### [Action item]
Give the data below again exactly as written, without its pictures.

Document understanding data:
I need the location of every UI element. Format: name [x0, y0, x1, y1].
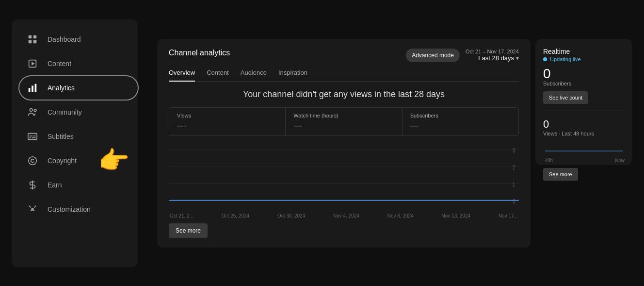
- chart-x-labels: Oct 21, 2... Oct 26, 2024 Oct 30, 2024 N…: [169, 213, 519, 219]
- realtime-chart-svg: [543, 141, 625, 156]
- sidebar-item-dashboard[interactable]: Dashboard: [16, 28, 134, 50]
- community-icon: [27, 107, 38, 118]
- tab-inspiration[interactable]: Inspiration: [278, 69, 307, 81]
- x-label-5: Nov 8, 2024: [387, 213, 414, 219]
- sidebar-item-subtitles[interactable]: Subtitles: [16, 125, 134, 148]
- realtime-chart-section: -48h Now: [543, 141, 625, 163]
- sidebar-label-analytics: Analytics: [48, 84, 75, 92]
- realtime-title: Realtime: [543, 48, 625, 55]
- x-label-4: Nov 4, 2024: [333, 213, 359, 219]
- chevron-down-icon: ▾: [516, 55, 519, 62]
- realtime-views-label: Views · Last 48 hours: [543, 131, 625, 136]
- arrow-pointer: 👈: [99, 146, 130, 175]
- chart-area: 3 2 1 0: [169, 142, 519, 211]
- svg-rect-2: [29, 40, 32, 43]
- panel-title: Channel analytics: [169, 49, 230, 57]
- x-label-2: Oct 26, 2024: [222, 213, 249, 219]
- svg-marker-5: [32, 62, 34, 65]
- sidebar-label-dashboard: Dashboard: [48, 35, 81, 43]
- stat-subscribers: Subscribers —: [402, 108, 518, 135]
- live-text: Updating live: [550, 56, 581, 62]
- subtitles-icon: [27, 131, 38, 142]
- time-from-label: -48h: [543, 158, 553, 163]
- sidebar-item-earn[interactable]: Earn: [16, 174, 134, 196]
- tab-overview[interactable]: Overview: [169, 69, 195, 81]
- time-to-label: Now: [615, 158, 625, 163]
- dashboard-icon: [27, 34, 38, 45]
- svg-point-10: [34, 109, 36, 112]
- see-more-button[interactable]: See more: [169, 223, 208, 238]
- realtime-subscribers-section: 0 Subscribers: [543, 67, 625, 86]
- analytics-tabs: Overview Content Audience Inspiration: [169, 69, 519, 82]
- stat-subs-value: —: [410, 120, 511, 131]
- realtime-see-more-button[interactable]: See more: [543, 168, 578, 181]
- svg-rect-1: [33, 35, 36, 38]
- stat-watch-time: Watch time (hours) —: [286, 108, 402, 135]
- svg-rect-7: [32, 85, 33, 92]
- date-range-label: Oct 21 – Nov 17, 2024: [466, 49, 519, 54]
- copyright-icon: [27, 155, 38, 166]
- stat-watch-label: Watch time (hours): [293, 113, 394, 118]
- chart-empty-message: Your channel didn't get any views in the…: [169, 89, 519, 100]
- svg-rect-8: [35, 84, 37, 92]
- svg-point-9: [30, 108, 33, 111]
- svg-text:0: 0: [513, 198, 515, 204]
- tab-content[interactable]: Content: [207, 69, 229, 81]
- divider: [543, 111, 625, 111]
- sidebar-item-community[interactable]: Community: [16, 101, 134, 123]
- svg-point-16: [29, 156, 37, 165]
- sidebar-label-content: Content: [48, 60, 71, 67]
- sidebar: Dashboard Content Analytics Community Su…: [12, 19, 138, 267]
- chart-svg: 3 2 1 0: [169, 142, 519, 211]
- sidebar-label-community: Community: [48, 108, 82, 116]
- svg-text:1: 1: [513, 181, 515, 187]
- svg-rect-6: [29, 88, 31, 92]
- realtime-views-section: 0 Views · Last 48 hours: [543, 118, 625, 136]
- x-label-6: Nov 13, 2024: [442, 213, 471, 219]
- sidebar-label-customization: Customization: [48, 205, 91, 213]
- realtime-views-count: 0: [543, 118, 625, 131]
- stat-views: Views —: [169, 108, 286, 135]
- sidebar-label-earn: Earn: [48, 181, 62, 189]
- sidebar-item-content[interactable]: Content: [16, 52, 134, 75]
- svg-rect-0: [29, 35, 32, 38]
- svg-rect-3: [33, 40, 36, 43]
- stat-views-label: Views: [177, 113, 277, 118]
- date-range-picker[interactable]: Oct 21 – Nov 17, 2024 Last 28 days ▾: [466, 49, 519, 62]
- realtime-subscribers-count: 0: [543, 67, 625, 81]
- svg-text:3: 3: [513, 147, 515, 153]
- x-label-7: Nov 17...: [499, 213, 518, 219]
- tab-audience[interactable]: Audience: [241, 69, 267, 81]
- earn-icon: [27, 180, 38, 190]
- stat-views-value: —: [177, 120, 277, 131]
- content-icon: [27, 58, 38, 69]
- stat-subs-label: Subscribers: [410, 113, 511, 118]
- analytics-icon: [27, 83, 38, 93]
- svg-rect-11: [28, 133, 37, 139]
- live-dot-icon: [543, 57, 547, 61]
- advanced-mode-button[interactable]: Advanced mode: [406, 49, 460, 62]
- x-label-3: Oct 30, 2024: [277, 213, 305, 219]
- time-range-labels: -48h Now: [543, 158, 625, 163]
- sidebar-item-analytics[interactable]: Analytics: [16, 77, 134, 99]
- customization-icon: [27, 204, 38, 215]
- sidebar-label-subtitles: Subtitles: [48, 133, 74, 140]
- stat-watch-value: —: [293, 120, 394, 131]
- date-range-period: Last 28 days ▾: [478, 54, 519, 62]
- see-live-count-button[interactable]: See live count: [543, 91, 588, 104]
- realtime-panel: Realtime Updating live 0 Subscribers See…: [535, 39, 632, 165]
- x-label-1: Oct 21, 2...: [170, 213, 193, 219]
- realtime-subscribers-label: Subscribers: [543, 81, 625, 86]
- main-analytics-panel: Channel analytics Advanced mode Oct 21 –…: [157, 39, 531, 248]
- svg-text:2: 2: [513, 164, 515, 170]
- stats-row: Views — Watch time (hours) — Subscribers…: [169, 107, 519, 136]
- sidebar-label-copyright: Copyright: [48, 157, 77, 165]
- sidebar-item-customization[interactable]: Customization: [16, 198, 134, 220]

### [Result]
I need the location of every UI element. Format: name [x0, y0, x1, y1].
- chart-x-labels: Oct 21, 2... Oct 26, 2024 Oct 30, 2024 N…: [169, 213, 519, 219]
- realtime-chart-svg: [543, 141, 625, 156]
- sidebar-item-dashboard[interactable]: Dashboard: [16, 28, 134, 50]
- community-icon: [27, 107, 38, 118]
- tab-inspiration[interactable]: Inspiration: [278, 69, 307, 81]
- x-label-5: Nov 8, 2024: [387, 213, 414, 219]
- sidebar-item-subtitles[interactable]: Subtitles: [16, 125, 134, 148]
- realtime-chart-section: -48h Now: [543, 141, 625, 163]
- sidebar-label-analytics: Analytics: [48, 84, 75, 92]
- realtime-title: Realtime: [543, 48, 625, 55]
- x-label-4: Nov 4, 2024: [333, 213, 359, 219]
- chevron-down-icon: ▾: [516, 55, 519, 62]
- realtime-views-label: Views · Last 48 hours: [543, 131, 625, 136]
- arrow-pointer: 👈: [99, 146, 130, 175]
- chart-area: 3 2 1 0: [169, 142, 519, 211]
- svg-rect-2: [29, 40, 32, 43]
- panel-title: Channel analytics: [169, 49, 230, 57]
- x-label-2: Oct 26, 2024: [222, 213, 249, 219]
- svg-marker-5: [32, 62, 34, 65]
- sidebar-label-dashboard: Dashboard: [48, 35, 81, 43]
- stat-subscribers: Subscribers —: [402, 108, 518, 135]
- live-text: Updating live: [550, 56, 581, 62]
- subtitles-icon: [27, 131, 38, 142]
- time-from-label: -48h: [543, 158, 553, 163]
- sidebar-item-earn[interactable]: Earn: [16, 174, 134, 196]
- tab-overview[interactable]: Overview: [169, 69, 195, 81]
- time-to-label: Now: [615, 158, 625, 163]
- dashboard-icon: [27, 34, 38, 45]
- svg-point-10: [34, 109, 36, 112]
- see-more-button[interactable]: See more: [169, 223, 208, 238]
- realtime-subscribers-section: 0 Subscribers: [543, 67, 625, 86]
- analytics-tabs: Overview Content Audience Inspiration: [169, 69, 519, 82]
- stat-subs-value: —: [410, 120, 511, 131]
- realtime-see-more-button[interactable]: See more: [543, 168, 578, 181]
- svg-rect-1: [33, 35, 36, 38]
- stat-watch-time: Watch time (hours) —: [286, 108, 402, 135]
- svg-rect-7: [32, 85, 33, 92]
- date-range-label: Oct 21 – Nov 17, 2024: [466, 49, 519, 54]
- copyright-icon: [27, 155, 38, 166]
- stat-watch-label: Watch time (hours): [293, 113, 394, 118]
- chart-empty-message: Your channel didn't get any views in the…: [169, 89, 519, 100]
- svg-rect-8: [35, 84, 37, 92]
- svg-point-9: [30, 108, 33, 111]
- svg-text:0: 0: [513, 198, 515, 204]
- tab-content[interactable]: Content: [207, 69, 229, 81]
- divider: [543, 111, 625, 111]
- sidebar-item-community[interactable]: Community: [16, 101, 134, 123]
- svg-point-16: [29, 156, 37, 165]
- sidebar-label-content: Content: [48, 60, 71, 67]
- sidebar: Dashboard Content Analytics Community Su…: [12, 19, 138, 267]
- chart-svg: 3 2 1 0: [169, 142, 519, 211]
- sidebar-label-community: Community: [48, 108, 82, 116]
- svg-text:1: 1: [513, 181, 515, 187]
- svg-rect-6: [29, 88, 31, 92]
- realtime-views-section: 0 Views · Last 48 hours: [543, 118, 625, 136]
- x-label-6: Nov 13, 2024: [442, 213, 471, 219]
- sidebar-label-customization: Customization: [48, 205, 91, 213]
- realtime-views-count: 0: [543, 118, 625, 131]
- stat-views: Views —: [169, 108, 286, 135]
- sidebar-label-earn: Earn: [48, 181, 62, 189]
- sidebar-item-content[interactable]: Content: [16, 52, 134, 75]
- svg-rect-0: [29, 35, 32, 38]
- svg-rect-3: [33, 40, 36, 43]
- stat-views-label: Views: [177, 113, 277, 118]
- date-range-picker[interactable]: Oct 21 – Nov 17, 2024 Last 28 days ▾: [466, 49, 519, 62]
- realtime-subscribers-count: 0: [543, 67, 625, 81]
- svg-text:3: 3: [513, 147, 515, 153]
- x-label-7: Nov 17...: [499, 213, 518, 219]
- tab-audience[interactable]: Audience: [241, 69, 267, 81]
- earn-icon: [27, 180, 38, 190]
- stat-views-value: —: [177, 120, 277, 131]
- content-icon: [27, 58, 38, 69]
- stat-subs-label: Subscribers: [410, 113, 511, 118]
- analytics-icon: [27, 83, 38, 93]
- svg-rect-11: [28, 133, 37, 139]
- live-dot-icon: [543, 57, 547, 61]
- advanced-mode-button[interactable]: Advanced mode: [406, 49, 460, 62]
- x-label-3: Oct 30, 2024: [277, 213, 305, 219]
- time-range-labels: -48h Now: [543, 158, 625, 163]
- sidebar-item-analytics[interactable]: Analytics: [16, 77, 134, 99]
- customization-icon: [27, 204, 38, 215]
- sidebar-label-subtitles: Subtitles: [48, 133, 74, 140]
- stat-watch-value: —: [293, 120, 394, 131]
- date-range-period: Last 28 days ▾: [478, 54, 519, 62]
- see-live-count-button[interactable]: See live count: [543, 91, 588, 104]
- realtime-panel: Realtime Updating live 0 Subscribers See…: [535, 39, 632, 165]
- x-label-1: Oct 21, 2...: [170, 213, 193, 219]
- realtime-subscribers-label: Subscribers: [543, 81, 625, 86]
- main-analytics-panel: Channel analytics Advanced mode Oct 21 –…: [157, 39, 531, 248]
- svg-text:2: 2: [513, 164, 515, 170]
- stats-row: Views — Watch time (hours) — Subscribers…: [169, 107, 519, 136]
- sidebar-label-copyright: Copyright: [48, 157, 77, 165]
- sidebar-item-customization[interactable]: Customization: [16, 198, 134, 220]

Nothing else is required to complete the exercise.